• Sambhavi Sinha

Is This Art? Chicago's Iconic Cloud Gate aka 'The Bean'


Anish Kapoor's 'Cloud Gate', choosechicago.com
'Cloud Gate' - Anish Kapoor

Cloud Gate, dubbed ‘the bean’ by locals (a nickname the artist absolutely hates), is a sculpture by Anish Kapoor in Chicago, Illinois, and it is quite the spectacle; ‘it’ being a giant stainless-steel bean in the middle of Millenium park. The sculpture measures 33 feet high and 66 feet wide. It’s actually been featured in several movies, including Transformers: Age of Extinction. It attracts something like 12 million people a year, and some of those people are wedding guests, because sometimes some other people decide get married at The Bean. (We didn't include any pictures of these iconic weddings because they are the private property of the bride, groom, and their photographer, but a quick google search for 'cloud gate wedding' will be just as illuminating.)


So, what’s the hype? Why is a giant shiny kidney bean in the middle of a park considered art? It’s hardly the first ‘giant sculpture’; in fact, America alone has a reputation for hosting a wide variety of giant sculptures; world’s largest ball of twine, largest rocking chair, largest wind chime; all of which are relegated to ‘tourist attraction’ status. And that doesn’t even get into the sculptures in other countries; France had the world's largest light-bulb display in 2015. So why is The Bean so different?


Anish Kapoor's 'Cloud Gate' in winter, The Point Magazine
Anish Kapoor - 'Cloud Gate' in Winter

The main thing that sets the Bean apart is that it was made By Anish Kapoor. Anish Kapoor, as an established artist, has the authority to decide what is and isn’t art. And, as an established artist, his opinion is heard over most others, whereas all those other sculptures were made by unknown people.

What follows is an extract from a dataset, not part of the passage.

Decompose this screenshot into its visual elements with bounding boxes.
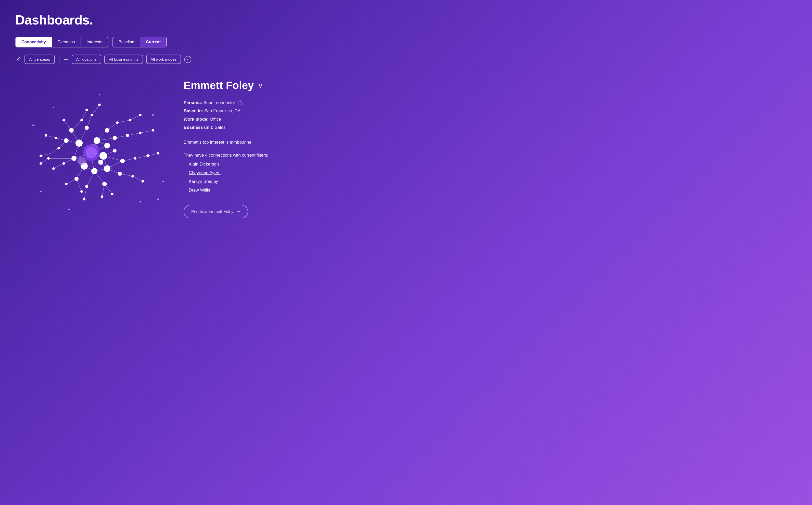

Not in terms of ‘we don’t know who made them’, but rather, ‘they’re not famous so who cares what they made’. It’s like celebrity culture. Think of it this way; an art critic and an art novice both do an analysis of the Mona Lisa. Whose analysis is likely to have more credibility? Also, who’s analysis is likely to be more talked about, in magazines, and newspapers, and online articles? Whose analysis will be more visible? That’s a rhetorical question; obviously it’s the critic.


There’s also a commercial aspect to it, though. Historically, art has been consistently elitist, for many reasons, and that hasn’t really changed today. The long and short of it is that The Bean isn't actually that different from other giant sculptures. But that doesn't necessarily mean it isn’t art; rather, it means all those other things should be considered art too.


Odds are that no matter how disdainful you may be of ‘art’ in general, your opinion is going to be influenced by the opinions of the people who are actively part of that field. The point here isn’t that one opinion has more value than the other; in fact, since art is largely performative, it should stand that everyone’s opinions matter equally, right? Everyone has an equal right to be part of the audience.


So, if you want a definitive answer; yes. The Bean is art. Why? Because people said it was. Everyone gets something different out of it, be it a deep spiritual awakening upon seeing your distorted reflection, or just a cool selfie. But it did something. Art is largely performative; its main goal is to evoke a reaction. It doesn’t matter what reaction.